Role of the amino-terminal helix 1 for Zfp206SCAN and Zfp110SCAN heterodimerization and mutations based on the Zfp206SCAN-Zfp110SCAN heterodimer. (A) The intramolecular linker-mediated Zfp206-Zfp110 heterodimer elutes at the volume corresponding to the theoretical molecular weight of a monomeric fusion protein 23 KDa, which is virtually identical with the elution profile of un-connected Zfp206SCAN homodimer (21 KDa). Oppositely, the Zfp206-ZNF174 elutes at the volume corresponding to a higher molecular weight indicating the formation of an intermolecular homodimer. The profile of a molecular weight standard is overlaid as green curve. (B) 15% SDS–PAGE gel shows purified Zfp206-ZNF174 (lane 2) and Zfp206-Zfp110 (lane 4) and molecular standards (lane 1 and 3; weights in kilo Daltons). (C) Elution profile of the linker mediated intramolecular Zfp206-Zfp110 heterodimer (left) and SDS–PAGE of the eluted fractions (right). (D) Elution profile of the Zfp206-/Zfp110_H1¹⁷⁴ protein suggesting the formation of an intermolecular homodimer instead of the linker-mediated heterodimer seen in (C).
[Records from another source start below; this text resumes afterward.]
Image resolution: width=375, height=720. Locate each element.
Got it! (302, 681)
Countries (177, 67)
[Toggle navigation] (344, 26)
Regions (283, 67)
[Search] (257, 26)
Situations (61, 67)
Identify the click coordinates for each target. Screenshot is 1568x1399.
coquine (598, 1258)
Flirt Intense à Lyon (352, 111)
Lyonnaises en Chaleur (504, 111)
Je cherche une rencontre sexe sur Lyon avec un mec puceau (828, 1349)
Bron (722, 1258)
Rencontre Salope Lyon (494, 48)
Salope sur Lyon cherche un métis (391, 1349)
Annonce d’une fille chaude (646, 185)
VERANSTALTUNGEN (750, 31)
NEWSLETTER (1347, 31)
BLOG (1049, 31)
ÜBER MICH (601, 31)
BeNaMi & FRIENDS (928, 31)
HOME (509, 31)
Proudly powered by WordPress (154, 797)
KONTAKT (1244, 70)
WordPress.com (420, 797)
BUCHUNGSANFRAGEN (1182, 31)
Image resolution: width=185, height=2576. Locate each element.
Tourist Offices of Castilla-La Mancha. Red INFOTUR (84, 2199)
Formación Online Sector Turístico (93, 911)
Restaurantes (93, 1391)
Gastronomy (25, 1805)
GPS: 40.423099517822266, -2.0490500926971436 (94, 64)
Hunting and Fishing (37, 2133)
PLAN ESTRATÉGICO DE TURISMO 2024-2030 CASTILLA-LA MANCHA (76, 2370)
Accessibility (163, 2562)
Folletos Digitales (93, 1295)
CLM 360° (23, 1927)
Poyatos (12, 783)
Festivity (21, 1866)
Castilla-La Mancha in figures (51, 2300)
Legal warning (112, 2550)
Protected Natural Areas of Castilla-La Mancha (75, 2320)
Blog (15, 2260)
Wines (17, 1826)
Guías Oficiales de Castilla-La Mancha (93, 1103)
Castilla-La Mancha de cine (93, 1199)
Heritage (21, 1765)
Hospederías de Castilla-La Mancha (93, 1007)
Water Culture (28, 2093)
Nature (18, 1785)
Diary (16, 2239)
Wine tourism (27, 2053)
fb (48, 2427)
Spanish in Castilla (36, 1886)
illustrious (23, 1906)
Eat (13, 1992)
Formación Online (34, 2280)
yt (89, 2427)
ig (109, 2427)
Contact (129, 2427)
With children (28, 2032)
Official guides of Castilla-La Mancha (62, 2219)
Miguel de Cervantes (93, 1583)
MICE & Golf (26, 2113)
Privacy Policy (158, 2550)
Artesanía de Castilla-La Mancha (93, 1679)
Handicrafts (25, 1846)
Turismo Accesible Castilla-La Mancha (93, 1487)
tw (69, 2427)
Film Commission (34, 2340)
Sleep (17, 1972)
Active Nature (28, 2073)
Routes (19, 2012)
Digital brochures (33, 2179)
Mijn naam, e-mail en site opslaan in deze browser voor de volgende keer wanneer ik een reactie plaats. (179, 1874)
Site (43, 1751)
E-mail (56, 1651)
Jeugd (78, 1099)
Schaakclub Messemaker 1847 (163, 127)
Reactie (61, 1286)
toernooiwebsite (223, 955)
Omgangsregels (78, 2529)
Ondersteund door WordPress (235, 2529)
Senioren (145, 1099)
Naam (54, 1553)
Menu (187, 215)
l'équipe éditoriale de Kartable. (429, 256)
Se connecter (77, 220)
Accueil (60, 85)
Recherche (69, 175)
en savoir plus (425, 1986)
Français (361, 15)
Cartoon drawing of the various complexes are shown as inset of the chromatograms with the Zfp206SCAN in red, the Zfp110SCAN in blue and the ZNF174SCAN in green. The linker is illustrated with a black line and the helix1 of the ZNF174SCAN that was introduced into the Zfp110SCAN is shown as green bar. (E) Zfp206-4mut-Zfp110 intermolecular homodimer (Zfp206SCANI48AL49AR13AR31A-Zfp110SCAN) and (F) Zfp206-Zfp110-3mut intermolecular homodimer (Zfp206SCAN-Zfp110SCANC36AL40AL51A).

Figure 5.

Zfp206 interacts with Zfp110 in vivo. (A) Anti-Zfp110 antibody was used to immunoprecipitate (IP) Zfp110 and the co-IP products were analyzed by western blot (WB) with an anti-Zfp206 antibody to test whether Zfp110 interact with Zfp206. Vice versa, (B) anti-Zfp206 antibody was used to immunoprecipitate Zfp206, and co-IP products were analyzed by WB with an anti-Zfp110 antibody to check whether Zfp206 interacts with Zfp110.

Figure 6.

Structural alignment of Zfp206SCAN homodimer with ZNF174SCAN homodimer (PDB entry 1Y7Q) and MZF1SCAN homodimer (PDB entry 2FI2). The Zfp206SCAN is shown in green; the ZNF174SCAN is shown in pink and MZF1SCAN is shown in yellow.